La musique de Manuel Mota est une
musique qui ne peut être jouée que par un guitariste, les attaques
comme la durée des notes forment la musique même, plus que les
notes jouées. Seul cet instrument peut produire cette ambiance, mais
en même temps, je crois que seul Mota peut créer cette musique
tellement elle est personnelle, sensible, fine, précise et belle. Au
premier abord, on peut avoir l’impression d’entendre une musique
de film, genre musique pour Jarmusch, mais très vite on se rend
compte que cette musique se suffit à elle-même, que ce n’est pas
une musique d’ambiance, mais une musique forte, qui renferme plein
de sentiments et de sensations, qui possède et véhicule sa propre
histoire. Et pour toutes ces raisons, Manuel Mota me semble également
faire partie des guitaristes les plus importants de ce début de
siècle.
Et en écoutant ces derniers disques
de Manuel Mota, c’est assez difficile de ne pas penser à Taku
Sugimoto ou Tetuzi Akiyama, deux guitaristes japonais qui ont tous
les deux optés pour un mode de jeu réduit au strict minimum. Ces
dernières années, Akiyama a longuement développé une forme
d’improvisation mélodique et espacée également, avec pas mal de
silence, et une absence d’effets ou de techniques étendues. Une
forme d’improvisation réductionniste qui a beaucoup plu à la
scène expérimentale coréenne et qui a valu à ce dernier une
invitation à collaborer pour une petite tournée en Corée, fin
2010.
01, publié par le label
coréen dotolim, témoigne ainsi d’une collaboration inédite entre
Hong Chulki (platines), Tetuzi Akiyama (guitare) et JinSangtae (disques durs). Hormis durant les dernières minutes de
ce disque où on le reconnaît mieux, Tetuzi Akiyama n’utilise pas
vraiment son mode de jeu mélodique durant cette improvisation d’une
cinquantaine de minutes. Il utilise une guitare acoustique amplifié,
et joue beaucoup sur le larsen. Pour cette session, Akiyama joue le
jeu des coréens et se fond dans cette ambiance unique dont ils sont
les seuls à avoir le secret. Longs larsens basses à la guitare,
frottements abrasifs des platines qui se placent souvent en ruptures
au niveau de l’intensité, et une installation de disques durs qui
produisent des suraigus parfois à la limite de l’audible. Le trio
improvise d’une manière qui dépasse l’improvisation
non-idiomatique. Il ne s’agit plus de déjouer les idiomes ici,
mais de déjouer et de dépasser le musical. Tous les repères
mélodiques, rythmiques, structurels, formels, et sonores sont niés
au profit d’une pure plongée dans un monde sonore unique. Un
univers calme mais agressif, contemplatif mais extrêmement dur. Le
trio joue dans les extrêmes, dans l’inouï et parfois l’inaudible.
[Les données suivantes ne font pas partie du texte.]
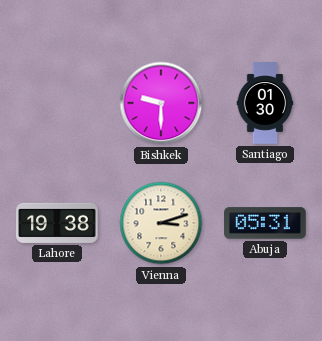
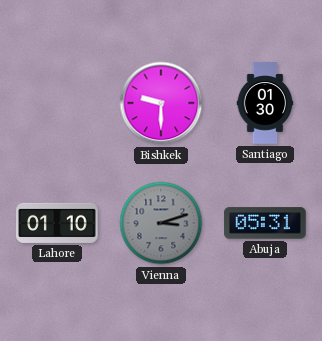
Lahore: 19:38 -> 01:10
Vienna dial: cream -> grey
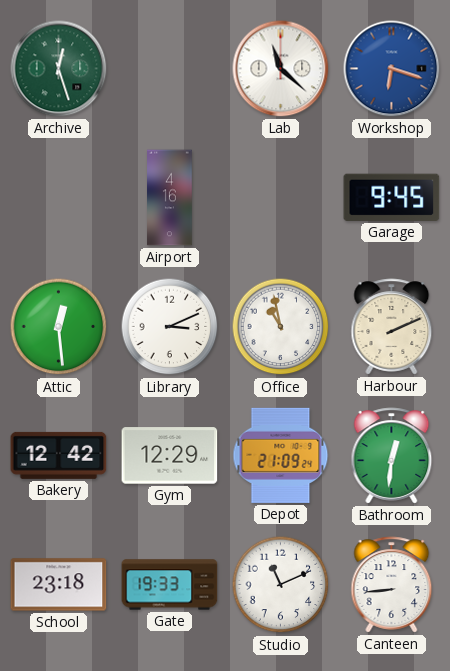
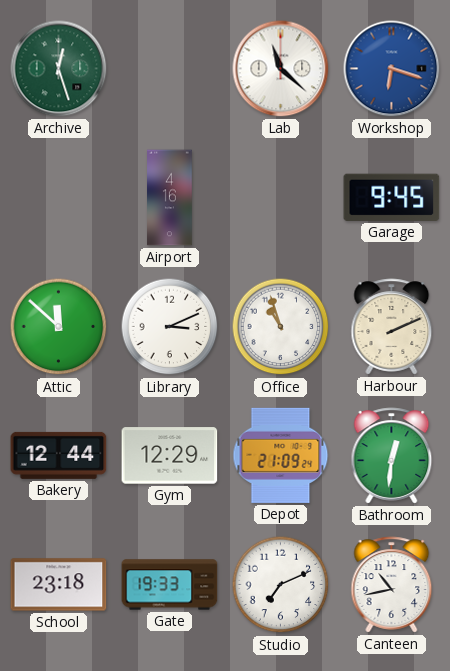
Attic: 12:29 -> 11:52
Office: 10:58 -> 10:57
Bakery: 12:42 -> 12:44
Studio: 11:11 -> 7:11
Canteen: 8:44 -> 10:43
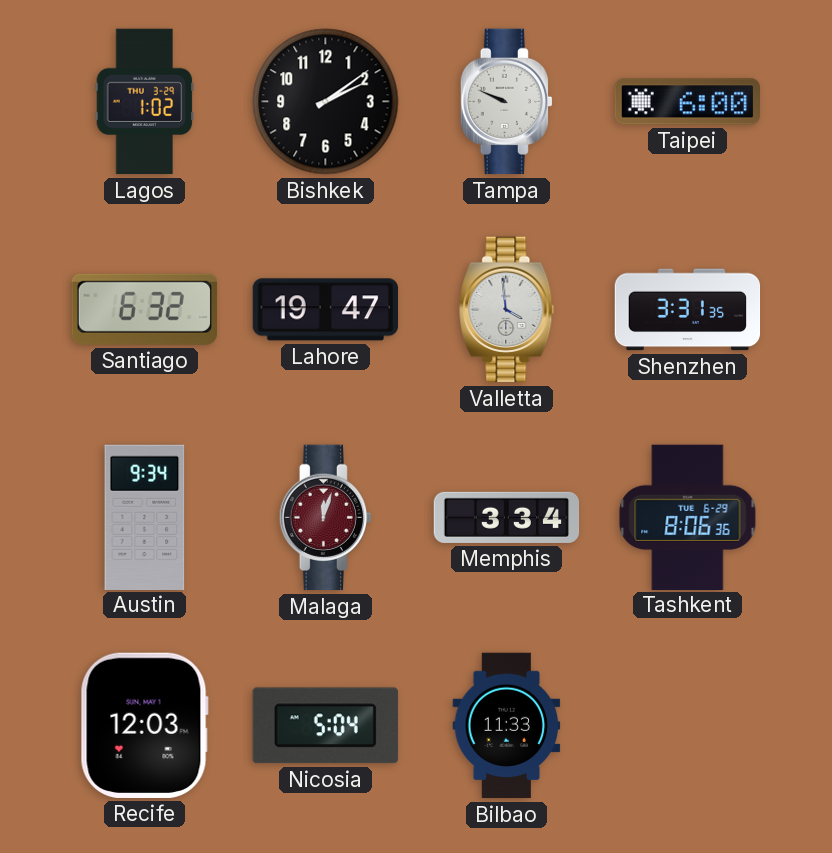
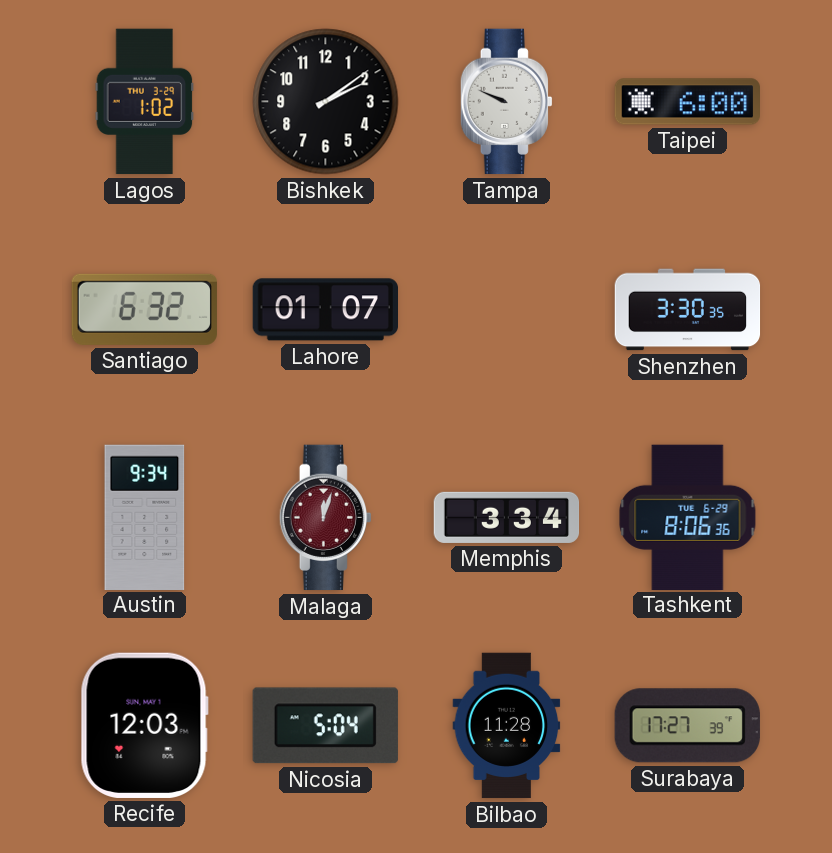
Lahore: 19:47 -> 01:07
Valletta: 3:59 -> none
Shenzhen: 3:31 -> 3:30
Bilbao: 11:33 -> 11:28
Surabaya: none -> 17:27
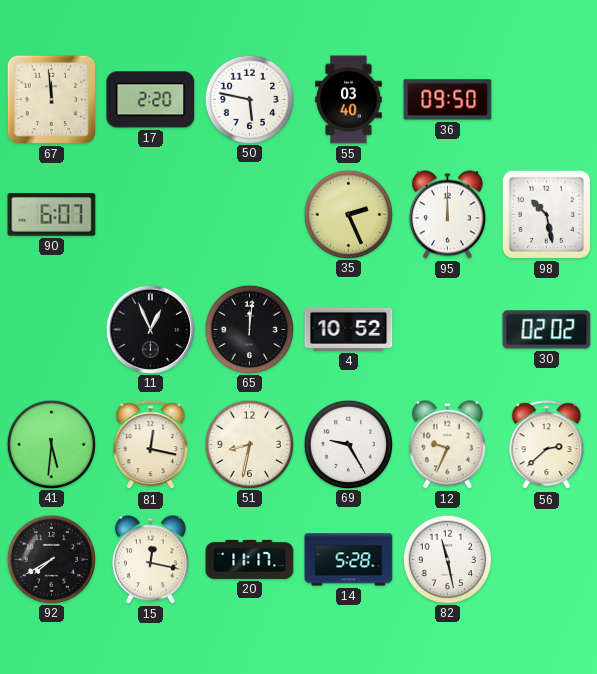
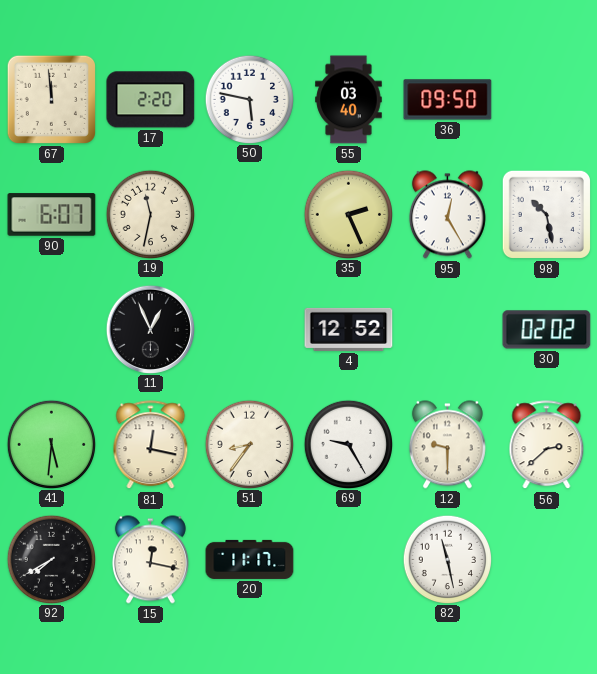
19: none -> 11:32
95: 12:00 -> 12:25
65: 12:01 -> none
4: 10:52 -> 12:52
51: 8:32 -> 8:36
12: 9:34 -> 9:30
14: 5:28 -> none
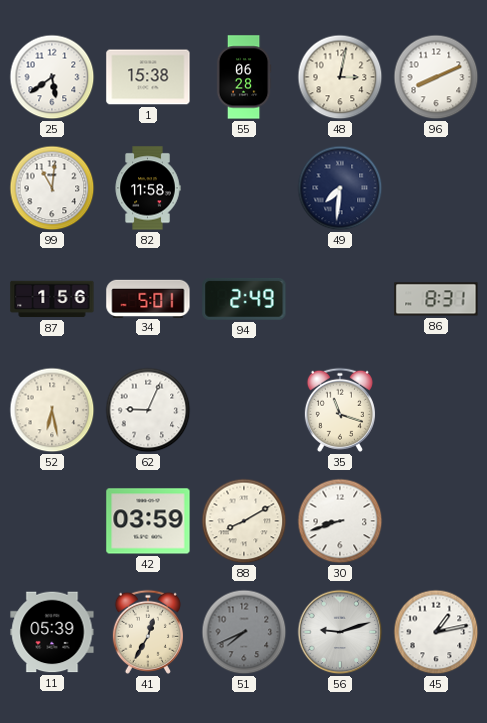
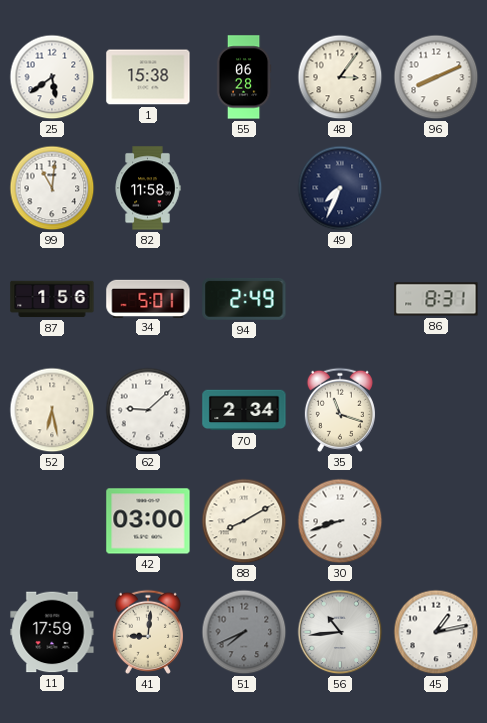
48: 3:02 -> 3:06
49: 7:31 -> 7:34
62: 9:04 -> 9:08
70: none -> 2:34
42: 03:59 -> 03:00
11: 05:39 -> 17:59
41: 12:35 -> 9:01
56: 9:12 -> 10:44
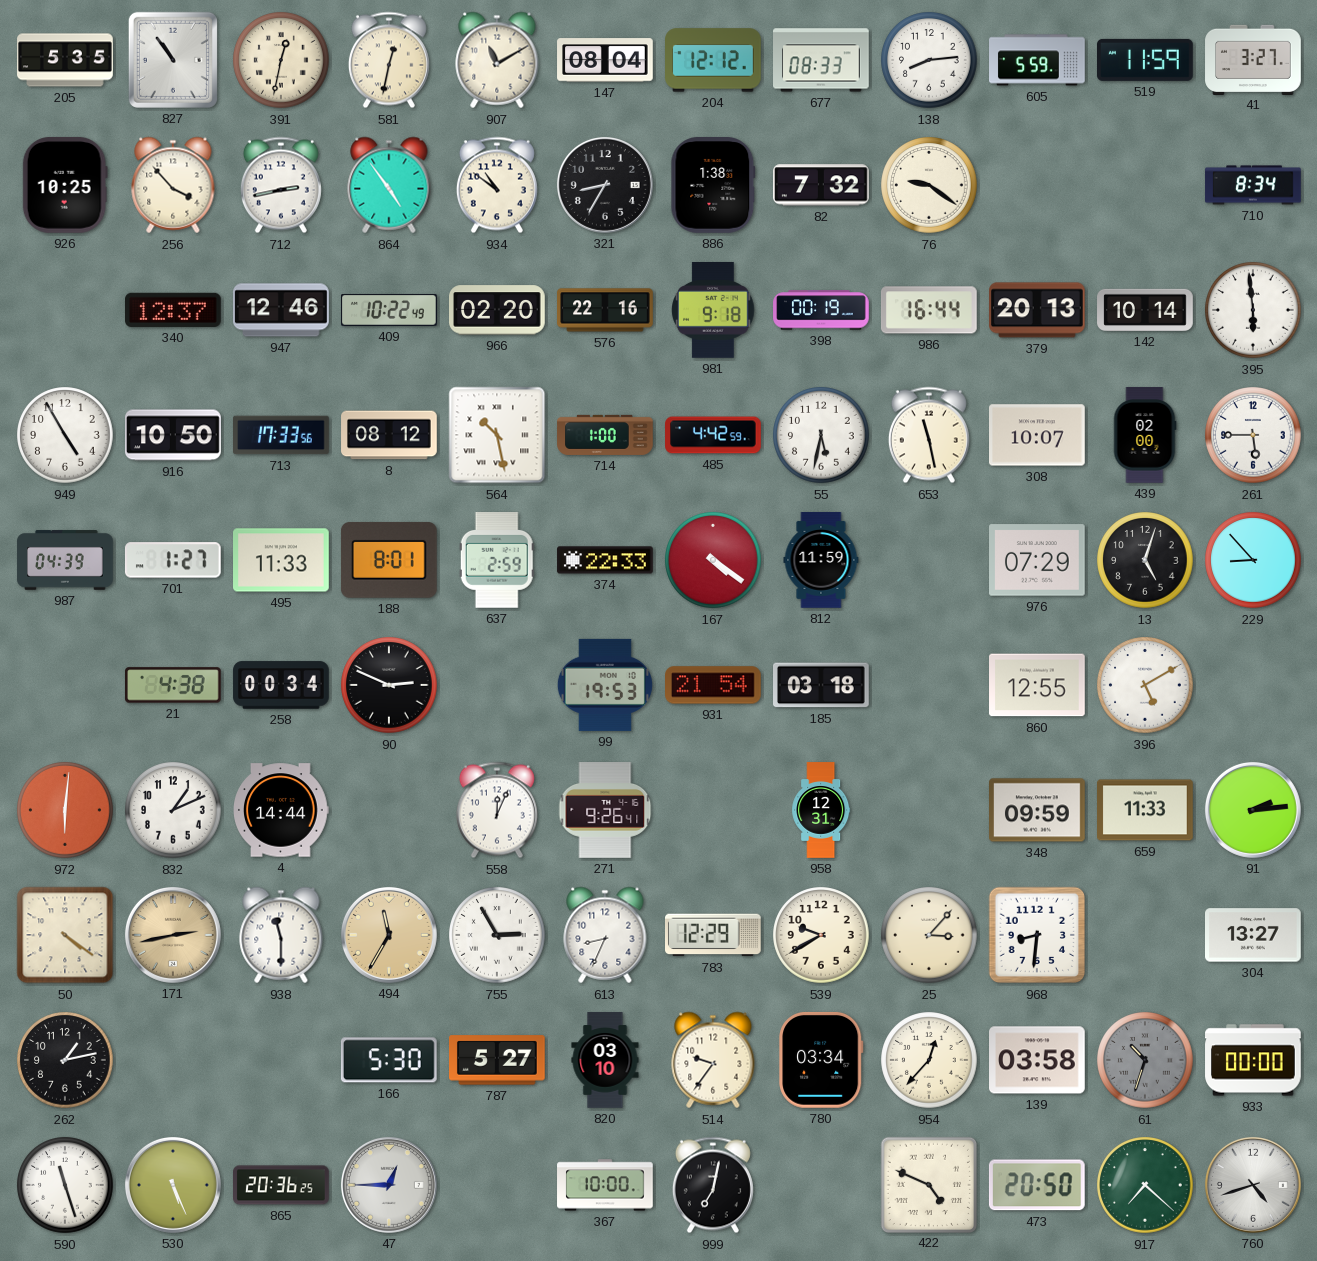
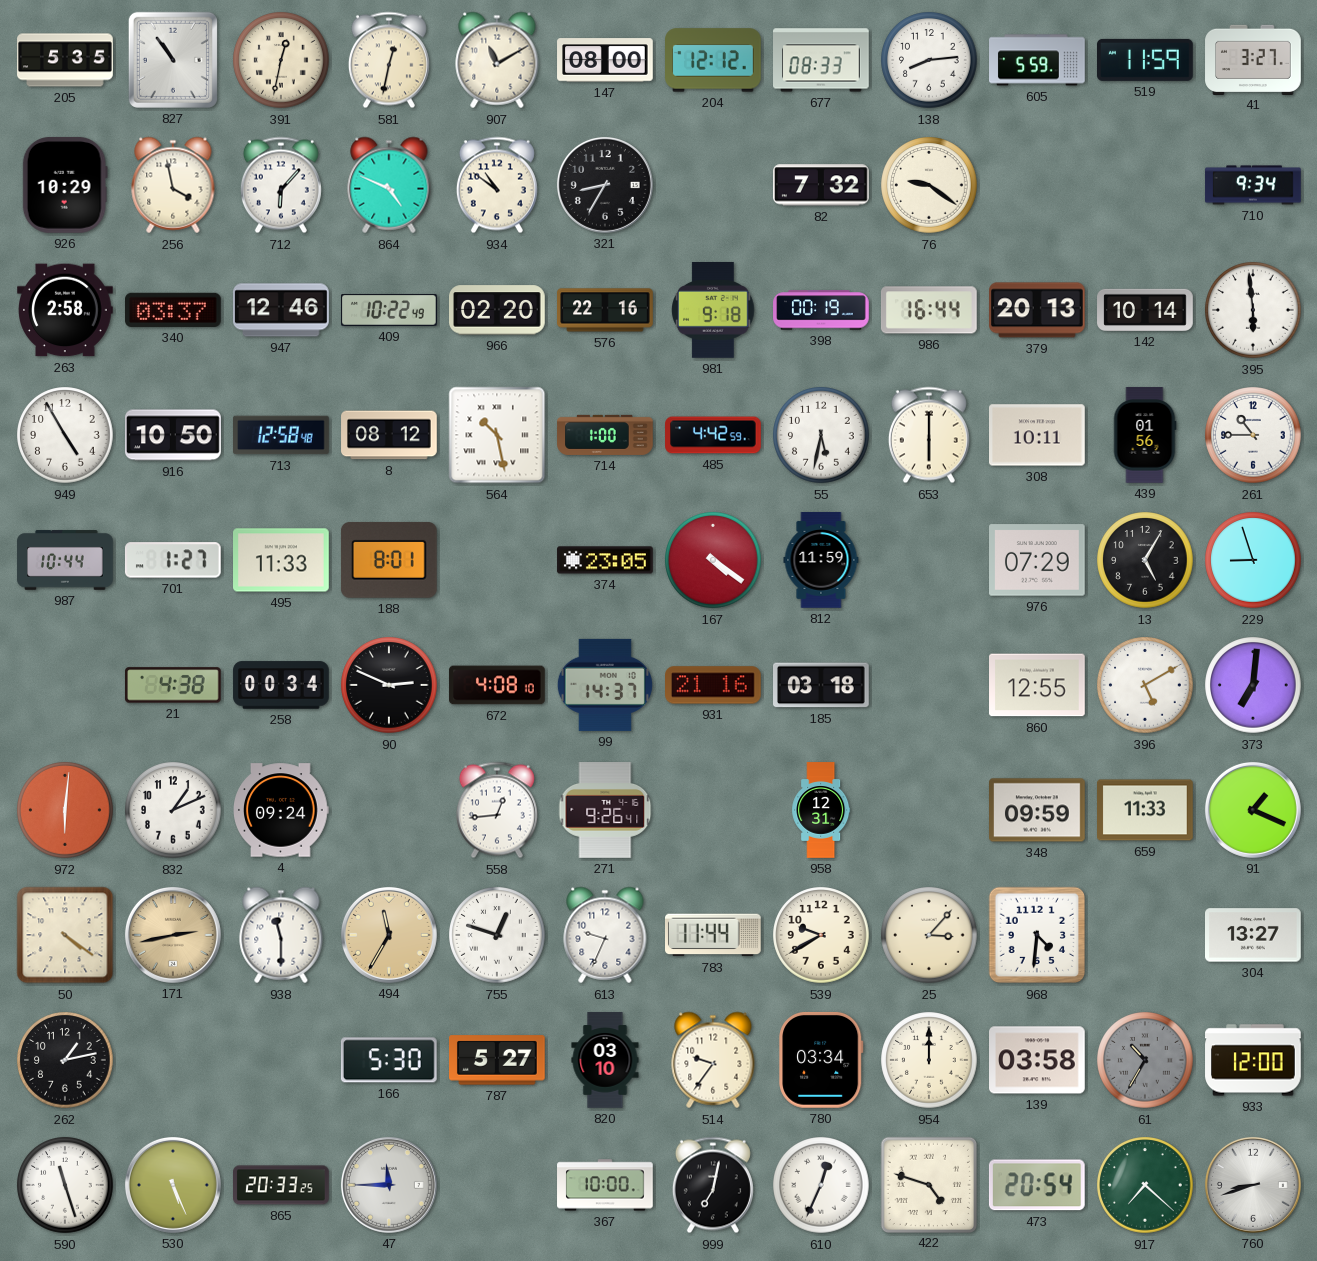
147: 08:04 -> 08:00
926: 10:25 -> 10:29
256: 3:53 -> 3:58
712: 2:43 -> 6:07
864: 4:54 -> 4:49
886: 1:38 -> none
710: 8:34 -> 9:34
263: none -> 2:58
340: 12:37 -> 03:37
713: 17:33 -> 12:58
653: 11:28 -> 6:00
308: 10:07 -> 10:11
439: 02:00 -> 01:56
261: 5:45 -> 10:45
987: 04:39 -> 10:44
637: 2:59 -> none
374: 22:33 -> 23:05
13: 5:03 -> 5:05
229: 8:53 -> 8:57
672: none -> 4:08
99: 19:53 -> 14:37
931: 21:54 -> 21:16
373: none -> 7:01
4: 14:44 -> 09:24
558: 12:04 -> 12:44
91: 2:14 -> 1:19
755: 2:55 -> 12:48
613: 8:34 -> 9:34
783: 12:29 -> 11:44
968: 8:31 -> 4:31
954: 12:37 -> 12:00
61: 10:33 -> 10:35
933: 00:00 -> 12:00
865: 20:36 -> 20:33
47: 12:45 -> 11:45
610: none -> 12:34
422: 4:49 -> 4:48
473: 20:50 -> 20:54
760: 4:42 -> 8:42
Il joue sur des fréquences simples et dures, sur des textures
extrêmes et longues, mais de manière complètement nouvelle et
informelle, où toutes les habitudes de la noise, des musiques
improvisées comme des musiques minimalistes sont utilisées et
détournées au profit d’une musique entièrement neuve, créative
et singulière.
Une longue improvisation comme seuls
ces trois musiciens pouvaient la faire, où les instruments ne se
distinguent pas des machines, où une machine aussi inhabituelle
qu’un disque dur ne se reconnaît pas plus qu’un instrument aussi
conventionnel qu’une guitare sèche. Une improvisation, je le
répète, très dure et calme, spacieuse et abrasive, mais qui dénote
vraiment des productions noise, impro ou minimalistes actuelles.